Our trip was an uneventful 8 hour drive, followed by a quick set up at the Colorado Coin Club show. We spent the next two days buying and selling. We also looked at a lot of coins. We ended up buying an 1860-O half dollar in a PCGS AU 58 Proof Like holder. CAC even put their sticker on the slab. It is a beautiful coin and I wonder if it is really a proof. It is harder to examine in the slab so I guess we will take their word for it. Still, I would like to examine this coin a little closer. Maybe it is a branch mint proof!.
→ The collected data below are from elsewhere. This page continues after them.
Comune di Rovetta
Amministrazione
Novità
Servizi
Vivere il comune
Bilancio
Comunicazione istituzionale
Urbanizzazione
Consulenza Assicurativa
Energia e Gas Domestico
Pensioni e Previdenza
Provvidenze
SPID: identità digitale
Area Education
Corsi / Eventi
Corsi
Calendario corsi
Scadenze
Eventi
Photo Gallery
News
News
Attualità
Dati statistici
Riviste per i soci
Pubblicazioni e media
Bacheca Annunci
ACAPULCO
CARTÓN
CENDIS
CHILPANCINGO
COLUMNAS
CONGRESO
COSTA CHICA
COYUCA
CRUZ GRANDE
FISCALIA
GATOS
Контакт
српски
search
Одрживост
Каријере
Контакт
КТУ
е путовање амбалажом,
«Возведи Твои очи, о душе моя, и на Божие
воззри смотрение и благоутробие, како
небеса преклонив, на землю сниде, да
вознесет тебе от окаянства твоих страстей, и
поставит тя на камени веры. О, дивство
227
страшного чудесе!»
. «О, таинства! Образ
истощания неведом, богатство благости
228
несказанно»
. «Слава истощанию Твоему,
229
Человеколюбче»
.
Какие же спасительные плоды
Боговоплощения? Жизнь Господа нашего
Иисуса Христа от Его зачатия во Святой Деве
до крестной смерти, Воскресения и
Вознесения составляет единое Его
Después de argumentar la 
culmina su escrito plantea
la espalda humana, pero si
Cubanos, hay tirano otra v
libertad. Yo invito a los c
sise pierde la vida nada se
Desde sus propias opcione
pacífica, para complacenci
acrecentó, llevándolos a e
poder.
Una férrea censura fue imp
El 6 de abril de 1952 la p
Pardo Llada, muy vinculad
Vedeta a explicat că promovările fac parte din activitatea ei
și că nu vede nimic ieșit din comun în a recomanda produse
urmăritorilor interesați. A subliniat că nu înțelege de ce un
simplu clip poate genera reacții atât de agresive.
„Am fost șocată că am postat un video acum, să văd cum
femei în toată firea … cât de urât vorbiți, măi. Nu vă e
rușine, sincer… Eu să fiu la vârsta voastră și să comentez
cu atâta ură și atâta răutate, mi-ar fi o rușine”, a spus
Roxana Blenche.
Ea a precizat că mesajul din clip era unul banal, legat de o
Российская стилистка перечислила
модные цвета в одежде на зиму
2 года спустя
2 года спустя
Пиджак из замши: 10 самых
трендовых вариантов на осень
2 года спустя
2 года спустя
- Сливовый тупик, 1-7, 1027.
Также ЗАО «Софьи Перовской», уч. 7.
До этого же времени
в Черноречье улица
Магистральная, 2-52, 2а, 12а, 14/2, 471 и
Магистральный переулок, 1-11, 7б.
On Saturday night we set up the classroom and were ready to go at 9 the next morning. We had 13 students in our class, and this may have been the best class we have ever taught.. They ranged in age from teenagers to retired people. We even had three females in the class. Everyone worked well with the other students and we had a great time. We started by giving each student a very low grade large cent to see if they could attribute it over the coming week. This gave students something to do in their spare time and all eventually identified the right variety. This type of attribution, where you have to find pick up points on the coin and use a reference to determine the variety, is a key step to successful attribution. Then we talked about conditions at the first US Mint. Then, we covered grading, EAC, market and technical and then learned about attributing cents and half cents. For each exercise, coins were provided for the students to use.
We also talked about and saw some mint errors (the workers at the first US Mint worked under primitive conditions that led to lot of mistakes) and the original dies used to strike the 1823 “restrike” coins. Those dies were really neat! We also covered how to properly store your coppers, good ways to buy and sell, and shared insights on the copper collecting community. Overall, students looked at more than 200 large and half cents. Each student also got a gift from John Wright, a copy of his The Cent Book.
At the end of the class, the vast majority of the students wanted a copper 2 class next year. I’m thinking about that and it may become a reality.